Os governos passados bem que tentaram resolver o buraco nas contas públicas com atalhos. Primeiro, houve a hiperinflação. Depois, a elevação da carga tributária e, por fim, o aumento do endividamento.
“Esgotaram-se as alternativas”, segundo o secretário. Hoje 14 Estados estão em situação de emergência fiscal - com a despesa corrente absorvendo mais de 95% das receitas correntes - e mais da metade dos 5.570 municípios também.
“A comemoração de um resultado fiscal melhor do que achávamos não nos permite relaxar.

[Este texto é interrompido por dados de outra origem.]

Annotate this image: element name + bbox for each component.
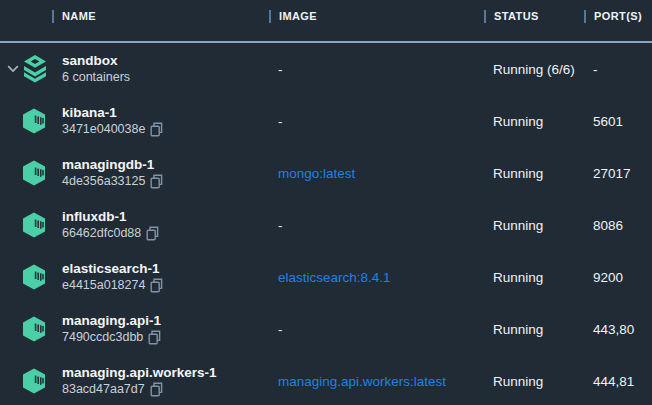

Precisamos continuar com a política de zelo fiscal e de aprovação das reformas estruturais”.
A queda da taxa básica de juros (Selic), hoje em 4,25% ao ano, o menor nível da história, deu uma importante ajuda para a redução do pagamento de juros da dívida. “Pagamos R$ 69 bilhões a menos de juros em 2019 do que esperávamos em dezembro de 2018.”
Para este ano as projeções indicam que serão gastos R$ 120 bilhões a menos com juros do que a equipe calculava na transição de governo. Em 2021 serão menos R$ 126 bilhões e, em 2022, menos R$ 102 bilhões.
Isso resultará em R$ 417 bilhões a menos de gastos com o pagamento de juros da dívida no governo Bolsonaro.
Com a despesa primária equivalente a 19,4% do PIB e uma receita total de 17,5% do PIB, sobra, para este ano, um rombo de 1,9% do PIB, que equivale ao déficit primário, segundo o orçamento para o exercício. Isso não significa, porém, que o déficit vai se realizar nessa proporção.
Do total das despesas, três lideram de longe: 8,6,% do PIB corresponde aos gastos com a Previdência Social, que, mesmo com a aprovação da reforma, continuará deficitária. A reforma foi suficiente para frear uma trajetória explosiva. Outra grande despesa é com juros da dívida, que a queda da Selic vai reduzir em R$ 104 bilhões por ano, na média dos quatro anos do governo de Bolsonaro. Pessoal e custeio são uma despesa de 4,3% do PIB. Essa não é crescente no tempo, mas estacionou em um patamar elevado, segundo Waldery. Uma comparação internacional indica que a massa salarial do setor público do Brasil corresponde ao que é gasto com o funcionalismo da França.
A ideia do governo é enfrentar o elevado gasto com a folha de salários com a proposta de reforma administrativa.
Foi com receitas não recorrentes que o governo fechou as contas do ano passado com um déficit bem menor do que autorizado pela lei orçamentária. Isso significa que há um longo trabalho para resolver os buracos nas contas públicas. O secretário de Fazenda disse que “não fizemos metade do que precisa ser feito”. Seu foco, agora, está na aprovação das três PECs - a do pacto federativo, a da emergência fiscal e a dos fundos.